While competition is fierce in virtually every product category, there are still ways to stand out.

How do you stand out in a saturated market?

When confronted with near-infinite choice, consumers use both tangible and intangible attributes to navigate their way to the checkout. Rationalizing a purchase can be a very irrational process.

As consumers, we’ve never had so much choice. Brick-and-mortar store shelves are brimming and ecommerce is booming. Need toothpaste? You can choose from not just dozens but hundreds of options—breath-freshening, sensitivity-reducing, teeth-whitening, all-natural, artisanal, and on and on. In fact, a Mintel study counted 352 distinct types.

It’s great news for consumers—especially those whose like their dental hygiene bacon-flavoured. But it’s tough on companies whose products are jostling for space on product shelves and in consumer’s minds.

While competition is fierce in virtually every product category, there are still ways to stand out.

Be materially different

Every product has the potential for differentiation. Even in a commodity market, you don’t invariably need to resort to price wars. Improve on customer service, tweak the delivery model, strengthen quality-assurance processes, develop more convenient packaging, or bundle the offering with a value-added product or service.

Whether your company is small or large, there’s a unique advantage you can leverage. Larger companies can leverage their reputation to attract top-tier partners to create a premium product package that smaller market participants can’t match. But small companies can pivot and mobilize faster than larger organizations, bringing fresh ideas to market first. There is always something you can do to change the story.

But always make your customers’ priorities the starting point. If quality is secondary to price, adding more checks and balances to your quality-assurance process will only erode your margin and leave you further behind your competitors. Do the research and dig deep to find out what’s really important to your target market. What you discover could end up transforming your product positioning.

Look at the example of Apple: in a feature-focused product category, they chose to change the conversation entirely. By re-envisioning the look and feel of their products, they turned functional and unglamorous items into coveted lifestyle accessories and symbols of creativity.

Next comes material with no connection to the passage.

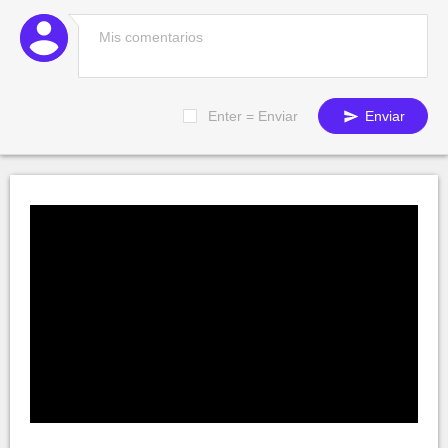
Enter = Enviar
Enviar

Be experientially different

Humans crave choice, but our brains aren’t good at coping with it. Research shows that the more choices we have to make, the more fatigued and less rational we become. As the marketplace piles up with competing products, your brand becomes an increasingly important means of helping consumers wayfind. Comparing endless lists of features or attributes requires tiring intellectual activity; getting swept up in an experience is effortless. That’s something you can turn to your advantage by building a brand that reaches your target market on an emotional level. Identify what’s really important to them, how they see themselves, how they want to be seen.

Take the example of Bench, a company in a product category—accounting software and services—that tends towards the logical, functional, and feature-focused. But by digging into the mindset, lifestyles, and aspirations of their prospective customers, they created a brand that’s refreshingly modern, yet highly personable. Market research clearly showed them that today’s entrepreneurs are not middle-aged men in chinos. They’re urban Millennials who value authenticity, simplicity, and style. By tapping into those aspirations, Bench has forged a unique identify and become the face of accounting for a new generation.

Lead with values

Doing good is good business. Consumers want to connect to something bigger than themselves and align with companies whose values reflect their own. A recent study by Havas Worldwide found that approximately three-quarters of consumers believe companies have a responsibility to do more than just generate a profit, have an ethical obligation to preserve the environment, and should be transparent about their activities. Conversely, consumers are pulling away from brands they perceive to have a negative impact on the world.

Establishing and operating according to a clear set of values enables your company to pull ahead of those that focus exclusively on the product itself. Patagonia, for example, was born out of a desire to protect the environment; the company’s first product replaced rock-climbing pitons that were eroding rock faces. A half-century later, the company continues to set the pace for values-driven consumer brands. In 2011, they launched the “Don’t buy this jacket” ad campaign to actively discourage unnecessary consumption and inspire their customers to “reduce, repair, re-use, recycle, and re-imagine” products they already owned. Despite (or perhaps because of) this counterintuitive approach, Patagonia’s profitability has tripled in recent years.

The plethora of consumer choice isn’t going away, and the shelves are only going to get more crowded. The companies that continue to maintain and grow are those that commit to building and leveraging their brand more effectively.